【団体】

“世界携帯電話”実現に向けて有力企業約200社が業界団体を設立

■URL
http://www.openmobilealliance.org/
http://www.openmobilealliance.org/pr2002-06-12.html

 世界中で相互運用性を持つ携帯電話の共通仕様を策定することを目的とした業界団体「Open Mobile Alliance」が12日、有力企業約200社により、カナダのバンクーバーにて旗揚げされた。このニュースは、すでに世界の多くの地域で使用されている携帯電話の通信規格GSMになぞらえて「GSMの仕様が発表されたことに匹敵する」大ニュースだとNokiaはプレスリリースで激賞している。

 現在Open Mobile Allianceに参加している企業には、Nokia、QUALCOMM、Ericsson、NTTドコモなどの携帯電話主要企業、Motorola、Texas Instruments、Intel、Lucentなどのデバイス関連企業、その他にもアプリケーションで力を持つMicrosoft、英Vodafone Groupなどのオペレーターなどおよそ携帯電話に関わる主要企業がこぞって参加している。

 Open Mobile Allianceは、これまで携帯電話分野に乱立していたさまざまな業界団体を合併する形で発足する。まず第1段階として「Open Moblie Architecture Initiative」と「WAP Forum」が合併し、次に「Local Interoperability Forum」、「MMS Interoperability Group」、「SyncML Initiative」、「Wireless Village Initiative」などの団体がすでに合併する覚書を交わしている。Open Mobile Allianceでは他の業界団体にも参加を呼びかけている。

 Open Mobile Allianceは、ユーザー立場にから情報を集め、どのような機能とサービスを求めているのかに基づいて仕様を策定する。携帯電話端末、オペレーターを通じた相互運用性を実現し、企業同士の開発競争を和らげる意図を持つ。

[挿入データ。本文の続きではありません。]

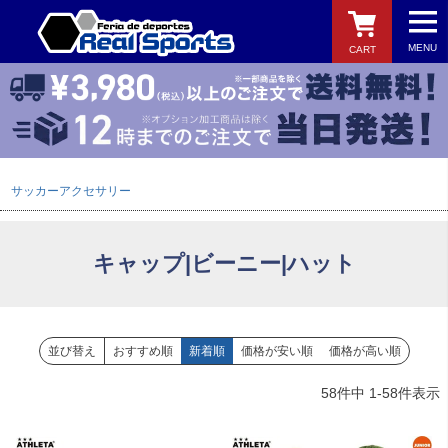
MENU
CART
検索
サッカーアクセサリー
キャップ|ビーニー|ハット
並び替え
おすすめ順
新着順
価格が安い順
価格が高い順
58
件中
1
-
58
件表示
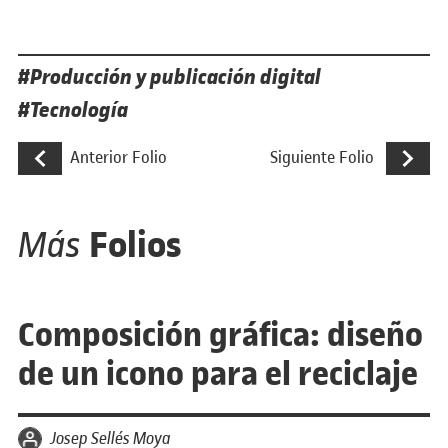
Etiquetas
Producción y publicación digital
Tecnología
Navegación de entradas
Carta de un restaurante para invidentes
Reto de cr
Anterior Folio
Siguiente Folio
Folios
Más
Composición gráfica: diseño
de un icono para el reciclaje
por
Josep Sellés Moya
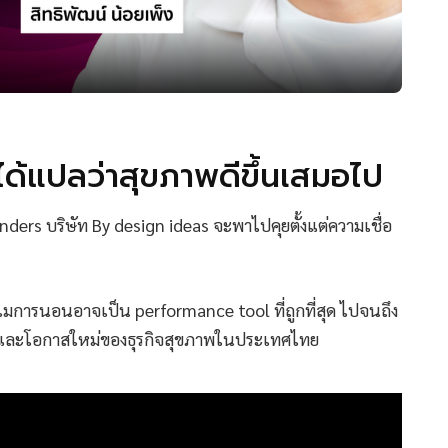
ได้แปลว่าสุขภาพดีขึ้นเสมอไป
unders บริษัท By design ideas จะพาไปคุยตั้งแต่ความเชื่อ
ำไมการนอนอาจเป็น performance tool ที่ถูกที่สุด ไปจนถึง
y และโอกาสใหม่ของธุรกิจสุขภาพในประเทศไทย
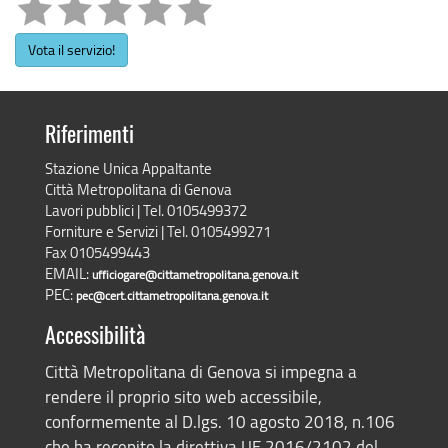
Vota il servizio!
Riferimenti
Stazione Unica Appaltante
Città Metropolitana di Genova
Lavori pubblici | Tel. 0105499372
Forniture e Servizi | Tel. 0105499271
Fax 0105499443
EMAIL:
ufficiogare@cittametropolitana.genova.it
PEC:
pec@cert.cittametropolitana.genova.it
Accessibilità
Città Metropolitana di Genova si impegna a
rendere il proprio sito web accessibile,
conformemente al D.lgs. 10 agosto 2018, n.106
che ha recepito la direttiva UE 2016/2102 del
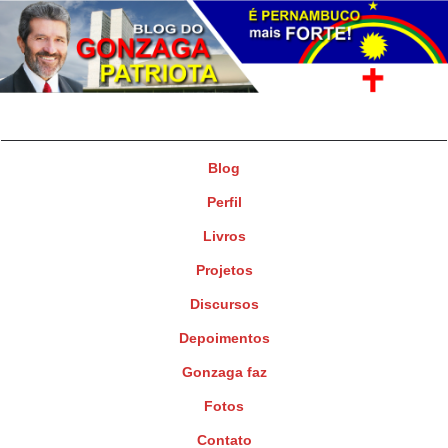
Gonzaga Patriota
Deputado Federal
Blog
Perfil
Livros
Projetos
Discursos
Depoimentos
Gonzaga faz
Fotos
Contato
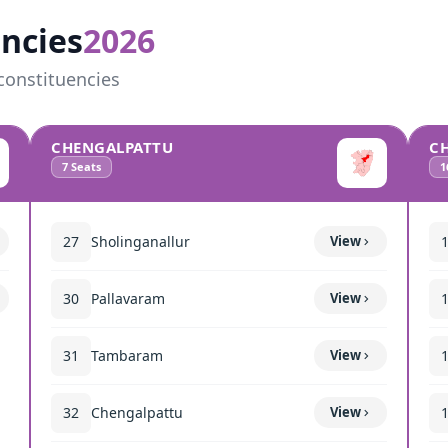
ncies
2026
constituencies
CHENGALPATTU
C
7
Seats
1
27
Sholinganallur
View
30
Pallavaram
View
31
Tambaram
View
32
Chengalpattu
View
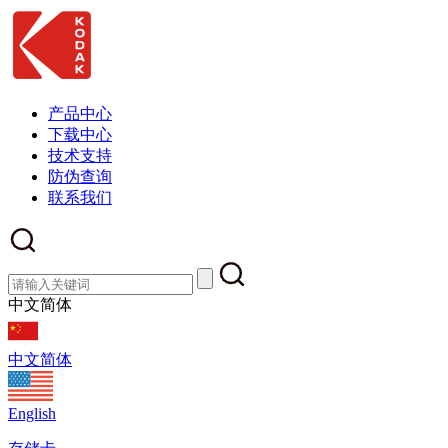
产品中心
下载中心
技术支持
防伪查询
联系我们
中文简体
中文简体
English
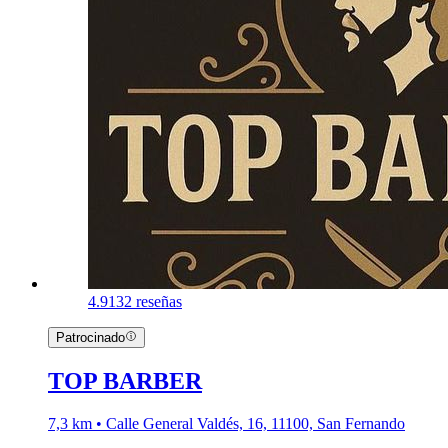
4.9
132 reseñas
Patrocinado
TOP BARBER
7,3 km • Calle General Valdés, 16, 11100, San Fernando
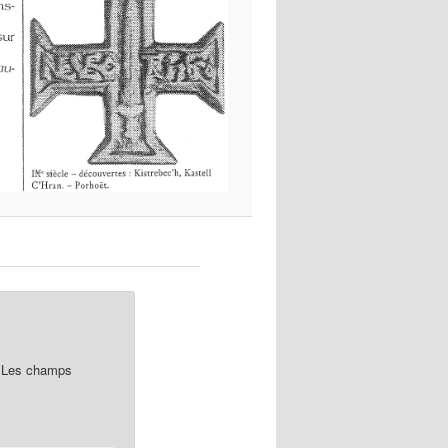
Les champs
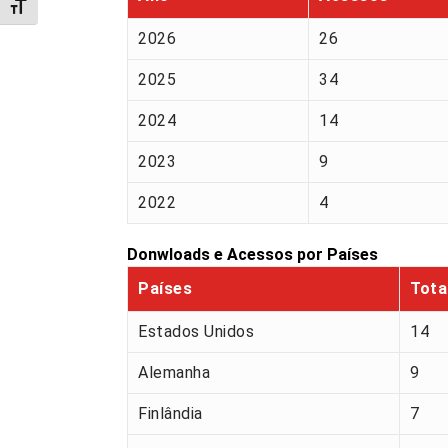
Alternar tamanho da fonte
2026
26
2025
34
2024
14
2023
9
2022
4
Donwloads e Acessos por Países
Países
Tota
Estados Unidos
14
Alemanha
9
Finlândia
7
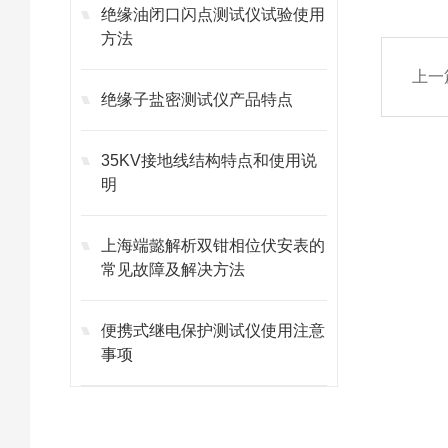
绝缘油闭口闪点测试仪试验使用
方法
上一
绝缘子盐密测试仪产品特点
35KV接地线结构特点和使用说
明
上海端懿解析双钳相位伏安表的
常见故障及解决方法
便携式继电保护测试仪使用注意
事项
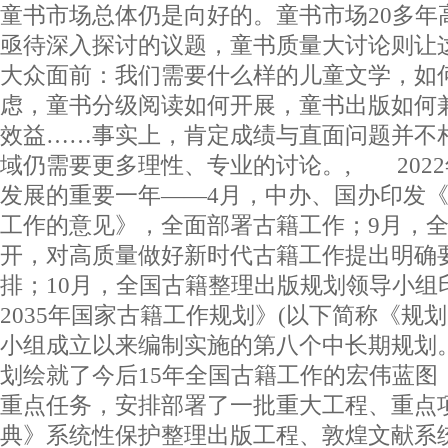
童书市场总体仍是向好的。童书市场20多年
亟待深入探讨的议题，童书质量大讨论则让
大众面前：我们需要什么样的儿童文学，如
虑，童书分级阅读如何开展，童书出版如何
效益……事实上，肯定成绩与直面问题并不
域仍需要更多理性、专业的讨论。, 202
发展的重要一年——4月，中办、国办印发
工作的意见》，全面部署古籍工作；9月，
开，对高质量做好新时代古籍工作提出明确
排；10月，全国古籍整理出版规划领导小组印
2035年国家古籍工作规划》(以下简称《规划》
小组成立以来编制实施的第八个中长期规划
划绘就了今后15年全国古籍工作的宏伟蓝图
重点任务，安排部署了一批重大工程、重点
典》系统性保护整理出版工程、敦煌文献系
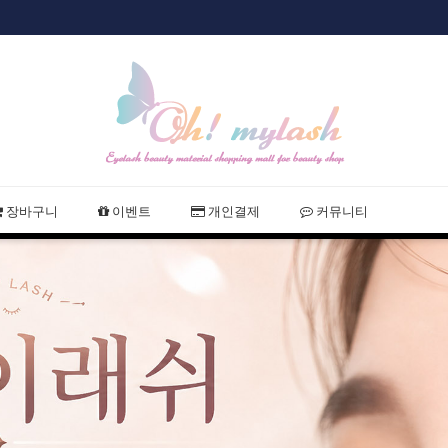
샵회원 할인
2021 여름휴
장바구니
이벤트
개인결제
커뮤니티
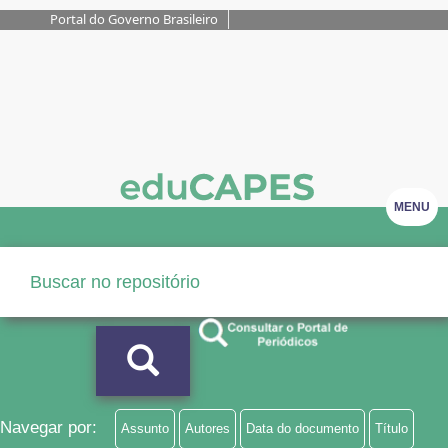
Portal do Governo Brasileiro
MENU
Navegar por:
Assunto
Autores
Data do documento
Título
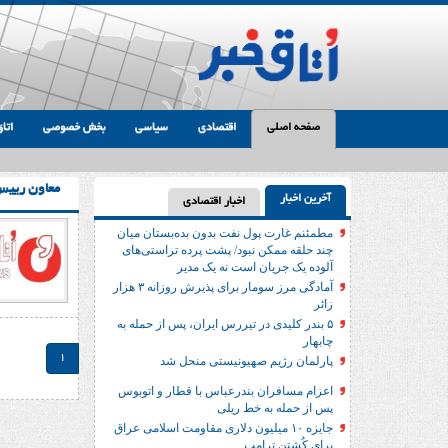
صفحه اصلی
اقتصادی
سیاسی
بخش خصوصی
اتاق
معاون رییس
آخرین اخبار
اخبار اقتصادی
مطمئنم غارت پول نفت بدون بده‌بستان میان
چند حلقه ممکن نبود/ پشت پرده تراستی‌‌های
آلوده یک جریان است نه یک مدیر
آمادگی مرز سومار برای پذیرش روزانه ۳ هزار
زائر
۵ بندر کلیدی در تیررس ایران، پس از حمله به
چابهار
1
پارلمان رژیم صهیونیستی منحل شد
اعزام مسافران بندرعباس با قطار و اتوبوس
پس از حمله به خط ریلی
جایزه ۱۰ میلیون دلاری مقاومت اسلامی عراق
برای کُشتن ترامپ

携帯電話はすでに音声通話のためのツールではなく、インターネット、OS、アプリケーションなどが複雑に統合された携帯デバイスとなっており、その互換性を向上させることは簡単なことではない。Open Mobile Allianceでは、そのために以下の4つの主要原則を打ち出している。

・製品やサービスはグローバルスタンダードに基づいているべきで、プロトコルやインターフェイスは独自のテクノロジーを用いたものであってはならない。

・GSM、CDMAなどのアプリケーションレイヤーは利用者が意識しなくても済むようなものであるべきだ。

・アーキテクチャフレームワークとサービスは携帯電話に搭載されているOSとは独立しているべきである。

・携帯電話のプラットフォームとその上で動作するアプリケーションは相互運用性をもち、世界中のどこでもシームレスに使え、2.5世代、3世代携帯電話などにかかわらずローミングが可能である。

 Open Mobile Allianceではこうした目標を掲げつつ、IETFやW3Cなど既存の標準化団体と協力し、さまざまな標準規格を統合していくことも検討していくとしている。

 携帯電話は基盤技術において分裂しているだけでなく、キャリアごとにその仕様は異なっている。さらに携帯電話上でのインターネット利用が加速することで、その上で動くゲームアプリケーション、インスタントメッセージ、ショートメッセージ、マルチメディアメッセージなどさまざまなアプリケーションに互換性がない状態が続き、ユーザーはその不便を押して利用せざるを得なかった。Open Mobile Allianceの試みは、こうした互換性にかかわる問題を根本的に解決しようとする野心的なもので、現段階においては完全にユーザーの立場に立ったものだ。企業の利害を乗り越えてOpen Mobile Allianceが成功おさめるかどうか注目されるところだ。